With a reputation as an accurate, straightforward economist, Alan Beaulieu has been delivering award-winning workshops and economic analysis seminars across the world to thousands of business executives for the last 30 years.

Freight costs seem to be on everyone’s mind as we talk to clients individually and as we deliver keynotes. The US Long-Distance General Freight Trucking Truckload Producer Price Index (PPI) from the Bureau of Labor Statistics reflects a record-high 34.4% rate of inflation for April from one year before.

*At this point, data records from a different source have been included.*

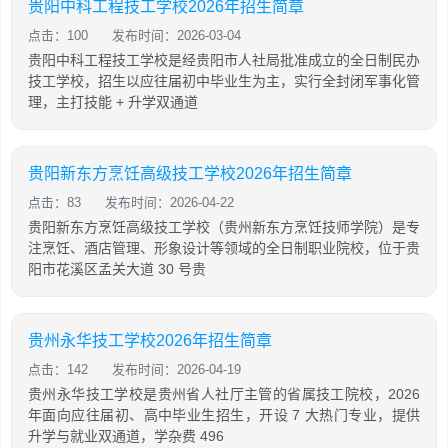
贵阳中科工程技工学校2026年招生简章
点击：100
发布时间：2026-03-04
贵阳中科工程技工学校是经贵阳市人社局批准成立的全日制民办
技工学校，招生以应往届初中毕业生为主，实行全封闭军事化管
理，主打技能 + 升学双通道
贵阳新东方烹饪高级技工学校2026年招生简章
点击：83
发布时间：2026-04-22
贵阳新东方烹饪高级技工学校（贵州新东方烹饪技师学院）是专
注烹饪、酒店管理、形象设计等领域的全日制职业院校，位于贵
阳市花溪区孟关大道 30 号贵
贵州永华技工学校2026年招生简章
点击：142
发布时间：2026-04-19
贵州永华技工学校是贵州省人社厅主管的省属技工院校，2026
年面向应往届初、高中毕业生招生，开设 7 大热门专业，提供
升学与就业双通道，学杂费 496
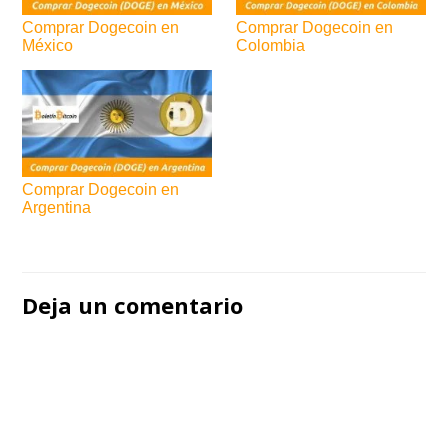
Comprar Dogecoin en
Comprar Dogecoin en
México
Colombia
Comprar Dogecoin en
Argentina
Navegación
de
Deja un comentario
entradas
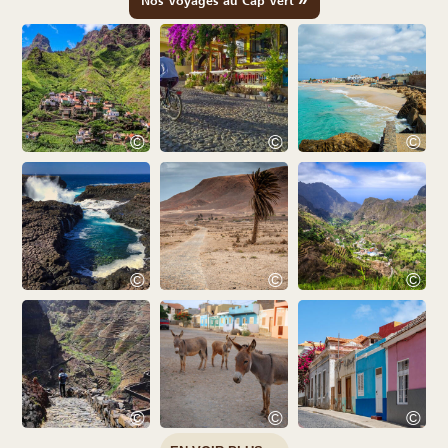
Nos Voyages au Cap Vert
©
©
©
©
©
©
©
©
©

The data spans almost 30 years, and we have never experienced an increase even close to this large. It may be hard to contemplate given wage increases, current diesel costs, and the natural tendency to linearly extrapolate recent trends, but the General Freight Trucking PPI will be shifting from escalating inflation to deescalating inflation (disinflation) in the last quarter of this year. What follows is why we are projecting this disinflation trend.

1. The rapid increase in the movement of freight, as measured by the US Transportation Services Freight Index 12/12 rate-of-change, is approaching a cyclical peak. This is logical based on a slowing rate of growth in the economy, and thus the volume of freight will remain high and continue to rise, but at a slowing pace. There are numerous indicators to support the prospect of a near-term Freight Index 12/12 high, including the ITR Leading Indicator™, the 3/12 decline in the stock market, the decline in the US Nondefense Capital Goods New Orders (excluding aircraft) 3/12, and the tentative high in the US Total Industrial Production 12/12. The chart below shows that a high in the Freight Index 12/12 is a reliable indicator of downside cyclical (rate-of-change) pressure on the Freight PPI.


2. There is a decline in the US Truck Transportation Average Annual Wage 3/12 rate-of-change. Please note this does not mean wages are going down, but rather that the rate of rise is easing. The timing of the 3/12 high in the wage trend means that the corresponding high in the Freight PPI 3/12 is imminent. This means the PPI will be reflective of less inflation after the rate-of-change high is established.

A decline in the Freight Index rate-of-change and the resulting decline in the Freight PPI rate-of-change likely signal that delays in getting freight shipped will be down, especially for firms that source domestically.